Copy out each line below in which the string "размножаването" appears.

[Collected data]
-=-=-=-=-

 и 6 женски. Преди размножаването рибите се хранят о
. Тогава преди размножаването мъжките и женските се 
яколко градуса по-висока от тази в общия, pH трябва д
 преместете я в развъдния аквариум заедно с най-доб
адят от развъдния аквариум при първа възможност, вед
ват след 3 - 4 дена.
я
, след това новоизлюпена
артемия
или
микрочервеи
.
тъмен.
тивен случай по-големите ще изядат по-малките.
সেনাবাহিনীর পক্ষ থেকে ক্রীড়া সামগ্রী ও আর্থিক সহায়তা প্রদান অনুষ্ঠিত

-=-=-=-=-

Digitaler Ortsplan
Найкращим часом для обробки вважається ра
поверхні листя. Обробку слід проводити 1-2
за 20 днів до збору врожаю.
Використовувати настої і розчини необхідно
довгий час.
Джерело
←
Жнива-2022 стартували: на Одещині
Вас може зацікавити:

-=-=-=-=-

Answer box
 и 6 женски. Преди размножаването рибите се хранят о
. Тогава преди размножаването мъжките и женските се 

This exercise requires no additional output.